Tanzanian women farmers taking the lead banner image

Tanzanian women farmers taking the lead

t-story-19.jpgWomen farmers in rural Tanzania gain fruitful results in influencing traditionally male-oriented structures of resource ownership.

While community level awareness raising campaigns and trainings are leaving their print in upsetting gender imbalances, women farmers are also mobilizing to pinpoint and embark on income generating ventures that they can claim ownership on.

One of those women farmers is Merisiana Nade. Merisiana is 41 years old and a mother of four children. She is a member of Tumaini Farmer Field School from Kilimatembo village, Karatu District, Tanzania. The Tumaini Farmer Field School has 21 female members and nine male members. Before joining the group in 2010, Merisiana spent most of her time at home working on the farm, but unable to claim control over the returns to any significant extent. 

She heard about CPAR's Farmers First initiative at a community meeting and decided to join a Farmer Field School group that was learning the value of growing papaya. During the meetings Merisiana raised the concern that her husband would not allow her to plant papaya because the papaya trees would take up space used for cash crops. This salient point led to a wider discussion over resource ownership and gender imbalances. Soon afterwards, a training workshop was conducted specifically for women, focusing on taking a critical look at gender challenges and developing leadership skills among women farmers. Successfully completing the training, Merisiana soon found herself elected as the Chairperson of her Farmer Field School group.
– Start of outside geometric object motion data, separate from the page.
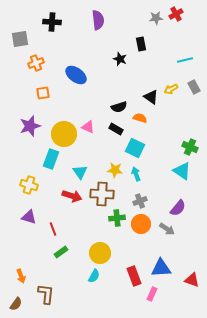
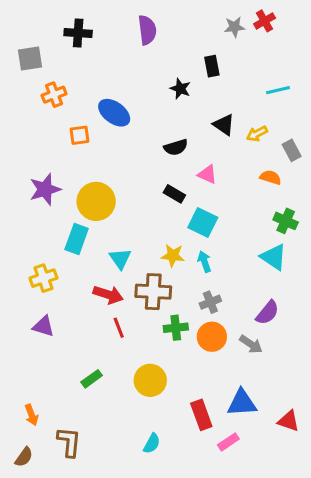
gray rectangle: (194, 87) -> (292, 150), moved
orange square: (43, 93) -> (80, 135), moved
black triangle: (151, 97) -> (224, 125), moved
black semicircle: (119, 107) -> (176, 147), moved
orange semicircle: (140, 118) -> (271, 177), moved
pink triangle: (88, 127) -> (207, 174), moved
yellow cross: (29, 185) -> (43, 278), turned -36
red line: (53, 229) -> (119, 328), moved
cyan semicircle: (94, 276) -> (152, 443), moved
pink rectangle: (152, 294) -> (228, 442), turned 32

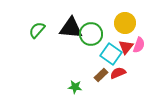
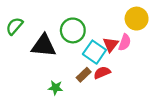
yellow circle: (125, 23) -> (137, 19), moved
black triangle: (71, 28) -> (44, 46), moved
By participating in training on papaya production and management, Merisana became equipped with the knowledge that papaya production does not necessarily entail a negative impact on cash crop production. She was then able to negotiate with her husband, and ultimately, to move ahead with papaya prodution. She noted: “Now I have enough leadership skills to negotiate with my husband about land use and discuss the plan for our maize field. He now understands why I need to be able to plant papayas with the other crops.”

Merisiana invited her husband to the Farmer Field School meetings and her husband realized that his wife and other women were gaining knowledge and skills on papaya production while also gaining important knowledge on sexual and reproductive health topics.

Today Merisiana and her family are intercropping papaya with their maize and pigeon pea crops. “You see, if it was not for Farmer Field School training on gender and leadership, I would not have the confidence to discuss land use with my husband. Now, my kids have access to nutritious fruit and my income has been improved by selling papaya.” said Merisiana.

She invited other women from her village to visit her farm to see how she is successfully managing her papaya production initiative, and is actively distributing papaya seeds and planting materials to them so that they may duplicate the effort.

“Although women in my village do not control land, I believe that with more knowledge on gender issues and leadership skills, women will be able to negotiate the use of their land in order to accommodate their needs and their family’s needs and priorities.” concludes Merisiana.